Data itu melontar sinyal bahwa pasar tenaga kerja AS masih cukup kuat dengan penambahan klaim pengangguran lebih rendah. Data itu menekan imbal hasil Treasury terutama tenor 10 tahun ke bawah. Tenor pendek UST-2Y naik 4,6 basis poin ke 4,71%.
Namun, dolar AS masih melanjutkan pelemahan walau data klaim pengangguran kian meneguhkan skenario higher for longer bunga The Fed. Dolar AS ditinggalkan menyusul rekor indeks saham Wall Street yang kembali melesat semalam di mana saham-saham teknologi menjadi penopang pasar dengan kenaikan indeks Nasdaq hingga 2,96%.
Dari dalam negeri, data Neraca Pembayaran yang dilansir oleh Bank Indonesia kemarin seharusnya menjadi sentimen negatif bagi rupiah, menyusul kian lebarnya defisit transaksi berjalan. BI mencatat, defisit transaksi berjalan pada kuartal IV-2023 mencapai US$ 1,3 miliar atau 0,4% dari Produk Domestik Bruto (PDB), lebih lebar dibanding defisit kuartal sebelumnya sebesar US$ 1 miliar (0,4% PDB).
Alhasil, Indonesia membukukan defisit transaksi berjalan setahun penuh sebesar minus US$ 1,57 miliar dolar AS atau -0,12% PDB. Pada 2022, RI mencatat surplus 1% dari PDB.

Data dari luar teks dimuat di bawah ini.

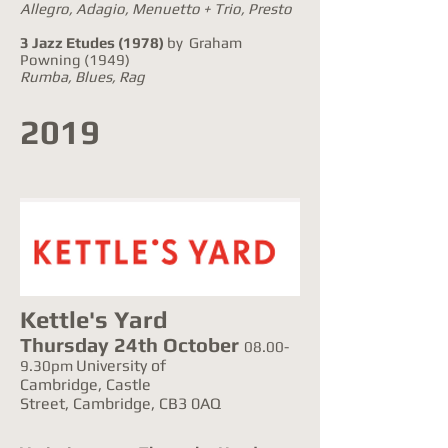
Allegro, Adagio, Menuetto + Trio, Presto
3 Jazz Etudes
(1978)
by Graham
Powning (1949)
Rumba, Blues, Rag
2019
Kettle's Yard
Thursday 24th October
08.00-
University of
9.30pm
Cambridge, Castle
Street, Cambridge, CB3 0AQ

"Kami prediksi tahun ini defisit transaksi berjalan mencapai 0,9% dari PDB di mana pada kuartal 1-2024 akan terjadi defisit 0,6%. Karena defisit transaksi berjalan lebih besar, kami prediksi nilai rupiah rata-rata tahun ini di kisaran Rp15.600-Rp15.650/US$ di mana tekanan pelemahan rupiah akan berlanjut sampai kuartal dua nanti dan baru menguat mulai kuartal tiga ketika BI rate mulai diturunkan," kata Fixed Income & Macro Strategist Lionel Priyadi dan Research Analyst Nanda Puput Rahmawati dari Mega Capital Sekuritas dalam catatannya.